Crescono gli arrivi, ma giugno chiude in calo

Nel quadrimestre analizzato, 31.480 visitatori e 67.254 notti; l'ultimo mese registra una flessione.

Crescono gli arrivi, ma giugno chiude in calo

Bilancio complessivamente positivo per i flussi turistici registrati a Colle di Val d’Elsa tra marzo e giugno 2026. Secondo l’analisi dei dati relativi all’imposta di soggiorno, elaborati attraverso il portale comunale, nel periodo considerato gli ospiti sono stati 31.480, rispetto ai 29.626 dello stesso intervallo del 2025. L’incremento è del 6,3%.

I pernottamenti sono passati da 66.277 a 67.254, con una crescita più contenuta, pari all’1,5%. L’aumento si concentra soprattutto nei primi tre mesi del periodo osservato: a marzo gli ospiti sono cresciuti del 10,5% e i pernottamenti del 15,6%; ad aprile gli incrementi sono stati rispettivamente del 21,4% e del 9,9%; a maggio del 10,3% e del 3%.

Giugno in controtendenza

Il dato di giugno evidenzia invece un’inversione di tendenza. Gli ospiti sono scesi da 8.982 a 7.882, con una diminuzione del 12,2%, mentre i pernottamenti sono calati da 21.486 a 19.006, segnando una flessione dell’11,5%. Il rallentamento non sembra riguardare soltanto Colle di Val d’Elsa, ma inserirsi in un andamento più generale dell’ambito turistico Terre di Siena.
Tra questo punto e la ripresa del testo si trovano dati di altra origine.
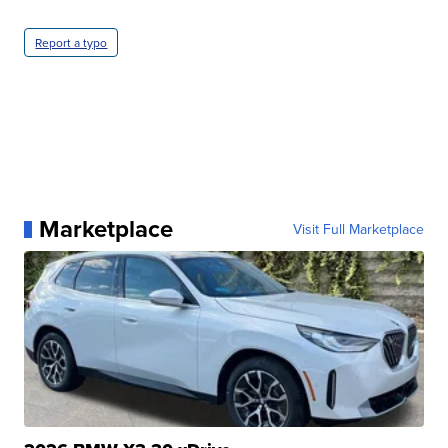
Report a typo
Marketplace
Visit Full Marketplace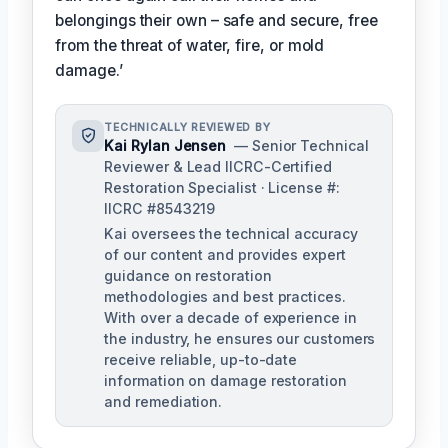
belongings their own – safe and secure, free
from the threat of water, fire, or mold
damage.’
TECHNICALLY REVIEWED BY
Kai Rylan Jensen
— Senior Technical
Reviewer & Lead IICRC-Certified
Restoration Specialist · License #:
IICRC #8543219
Kai oversees the technical accuracy
of our content and provides expert
guidance on restoration
methodologies and best practices.
With over a decade of experience in
the industry, he ensures our customers
receive reliable, up-to-date
information on damage restoration
and remediation.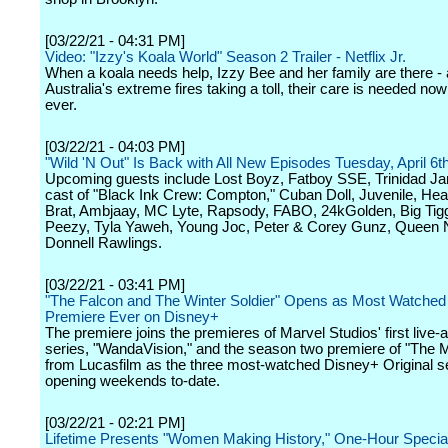
[03/22/21 - 04:31 PM]
Video: "Izzy's Koala World" Season 2 Trailer - Netflix Jr.
When a koala needs help, Izzy Bee and her family are there - 
Australia's extreme fires taking a toll, their care is needed no
ever.
[03/22/21 - 04:03 PM]
"Wild 'N Out" Is Back with All New Episodes Tuesday, April 6t
Upcoming guests include Lost Boyz, Fatboy SSE, Trinidad J
cast of "Black Ink Crew: Compton," Cuban Doll, Juvenile, He
Brat, Ambjaay, MC Lyte, Rapsody, FABO, 24kGolden, Big Ti
Peezy, Tyla Yaweh, Young Joc, Peter & Corey Gunz, Queen N
Donnell Rawlings.
[03/22/21 - 03:41 PM]
"The Falcon and The Winter Soldier" Opens as Most Watched
Premiere Ever on Disney+
The premiere joins the premieres of Marvel Studios' first live-a
series, "WandaVision," and the season two premiere of "The 
from Lucasfilm as the three most-watched Disney+ Original s
opening weekends to-date.
[03/22/21 - 02:21 PM]
Lifetime Presents "Women Making History," One-Hour Special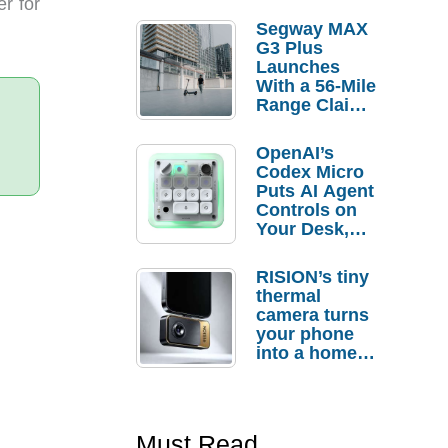
er for
Segway MAX
G3 Plus
Launches
With a 56-Mile
Range Claim
and $350 Pre-
Order
OpenAI’s
Savings
Codex Micro
Puts AI Agent
Controls on
Your Desk,
But Who
Actually
RISION’s tiny
Needs It?
thermal
camera turns
your phone
into a home
troubleshooti
ng tool
Must Read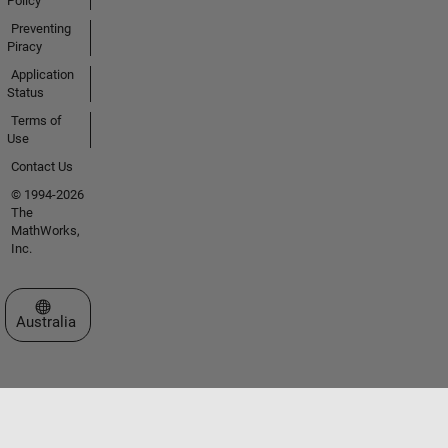
Policy
Preventing
Piracy
Application
Status
Terms of
Use
Contact Us
© 1994-2026
The
MathWorks,
Inc.
Select a Web Site
Australia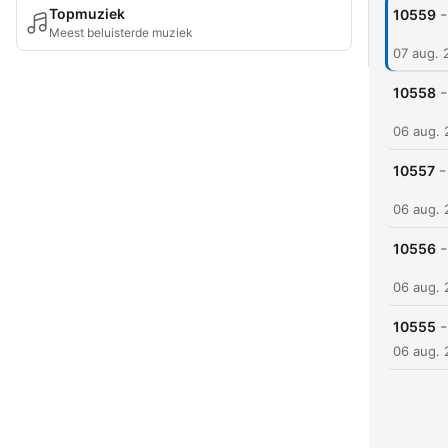
-
Topmuziek
10559
Meest beluisterde muziek
07 aug. 
-
10558
06 aug.
-
10557
06 aug.
-
10556
06 aug.
-
10555
06 aug.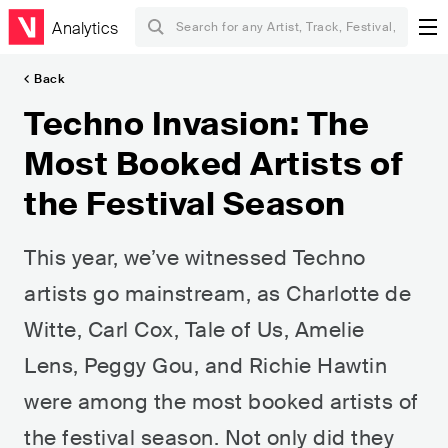
Analytics
Back
Techno Invasion: The
Most Booked Artists of
the Festival Season
This year, we’ve witnessed Techno
artists go mainstream, as Charlotte de
Witte, Carl Cox, Tale of Us, Amelie
Lens, Peggy Gou, and Richie Hawtin
were among the most booked artists of
the festival season. Not only did they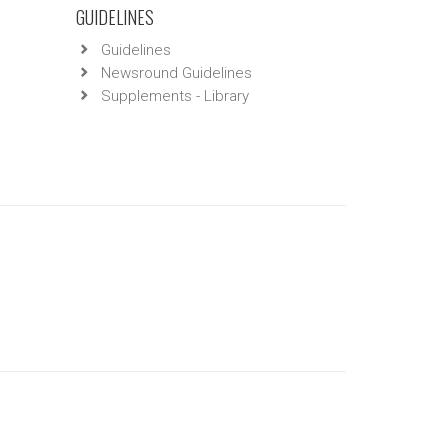
GUIDELINES
Guidelines
Newsround Guidelines
Supplements - Library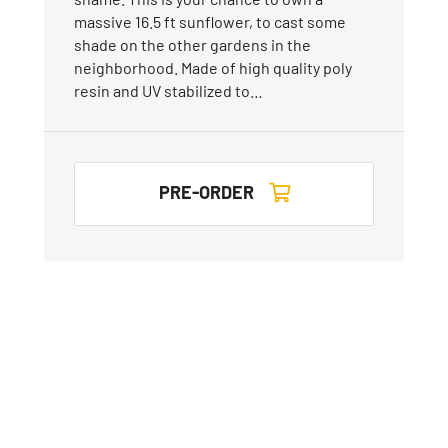
massive 16.5 ft sunflower, to cast some
shade on the other gardens in the
neighborhood. Made of high quality poly
resin and UV stabilized to…
PRE-ORDER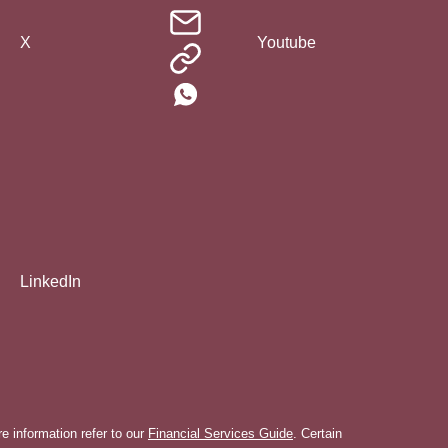
X
Youtube
LinkedIn
 information refer to our
Financial Services Guide
. Certain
Il confronto territoriale deve comunque essere interpretato con cautela. I dati del primo semestre 2026 diffusi dall’Osservatorio Turistico Regionale sono ancora provvisori e, nell’ultimo aggiornamento disponibile, riguardano il 73,9% delle strutture che hanno risposto alla rilevazione.
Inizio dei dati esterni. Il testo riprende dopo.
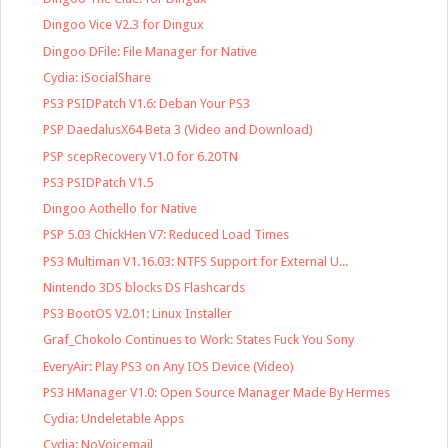
Dingoo Vice V2.3 for Dingux
Dingoo DFile: File Manager for Native
Cydia: iSocialShare
PS3 PSIDPatch V1.6: Deban Your PS3
PSP DaedalusX64 Beta 3 (Video and Download)
PSP scepRecovery V1.0 for 6.20TN
PS3 PSIDPatch V1.5
Dingoo Aothello for Native
PSP 5.03 ChickHen V7: Reduced Load Times
PS3 Multiman V1.16.03: NTFS Support for External U...
Nintendo 3DS blocks DS Flashcards
PS3 BootOS V2.01: Linux Installer
Graf_Chokolo Continues to Work: States Fuck You Sony
EveryAir: Play PS3 on Any IOS Device (Video)
PS3 HManager V1.0: Open Source Manager Made By Hermes
Cydia: Undeletable Apps
Cydia: NoVoicemail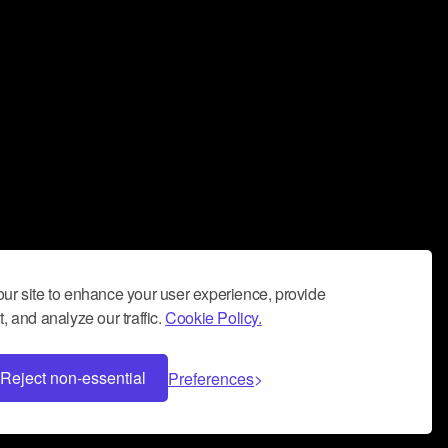
ur site to enhance your user experience, provide
, and analyze our traffic.
Cookie Policy.
Reject non-essential
Preferences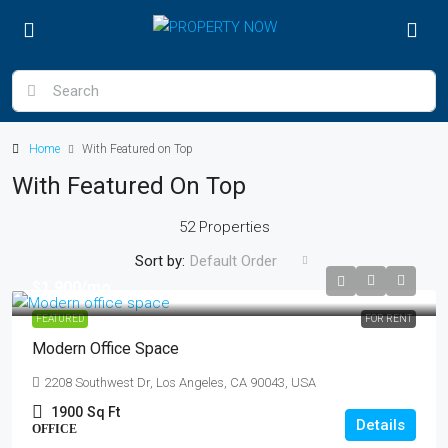
Home
With Featured on Top
With Featured On Top
52 Properties
Sort by:
Default Order
$1,900
/mo
FEATURED
FOR RENT
Modern Office Space
2208 Southwest Dr, Los Angeles, CA 90043, USA
1900
Sq Ft
Details
OFFICE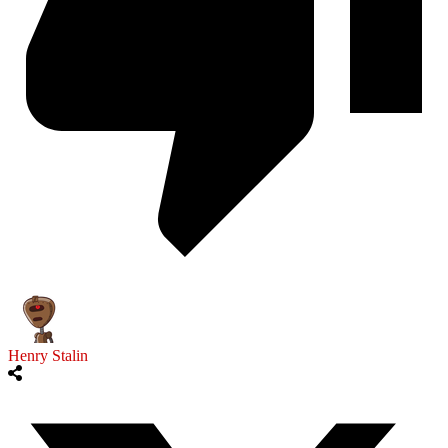
Henry Stalin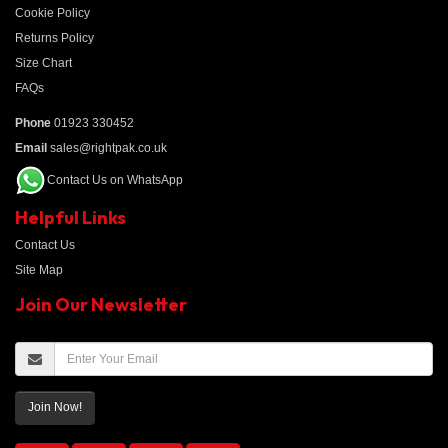
Cookie Policy
Returns Policy
Size Chart
FAQs
Phone
01923 330452
Email
sales@rightpak.co.uk
Contact Us on WhatsApp
Helpful Links
Contact Us
Site Map
Join Our Newsletter
Join Now!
"Il confronto tra periodi omogenei ci restituisce per Colle un risultato complessivamente positivo", osserva l’assessore al Turismo e commercio Carlotta Lettieri. L’amministratrice sottolinea però che la flessione di giugno non deve essere sottovalutata e invita a leggere i numeri senza enfatizzare i risultati favorevoli né drammatizzare quelli negativi. Il monitoraggio, spiega, serve a comprendere l’evoluzione della domanda e a orientare le scelte dell’amministrazione.

La durata delle visite

Un altro elemento preso in esame è la permanenza media. Tra marzo e giugno è scesa da 2,24 notti per ospite nel 2025 a 2,14 nel 2026. In altre parole, sono aumentate le persone che hanno scelto la località, ma si è ridotto leggermente il tempo trascorso sul posto.
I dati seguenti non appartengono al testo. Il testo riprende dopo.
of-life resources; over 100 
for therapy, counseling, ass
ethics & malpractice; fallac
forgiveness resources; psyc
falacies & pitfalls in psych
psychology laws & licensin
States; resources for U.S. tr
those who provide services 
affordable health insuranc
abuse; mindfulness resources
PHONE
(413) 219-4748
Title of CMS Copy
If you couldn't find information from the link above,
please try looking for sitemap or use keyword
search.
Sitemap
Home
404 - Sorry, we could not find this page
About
La tendenza si colloca in un quadro regionale già emerso nel 2025: in Toscana gli arrivi erano cresciuti dell’1,38%, mentre le presenze erano rimaste sostanzialmente stabili, con un aumento dello 0,12%. Per Lettieri, la durata del soggiorno rappresenta uno degli aspetti sui quali intervenire, valorizzando il patrimonio culturale, la Via Francigena, il fiume Elsa, gli eventi, il commercio, le produzioni locali e le esperienze offerte dal territorio.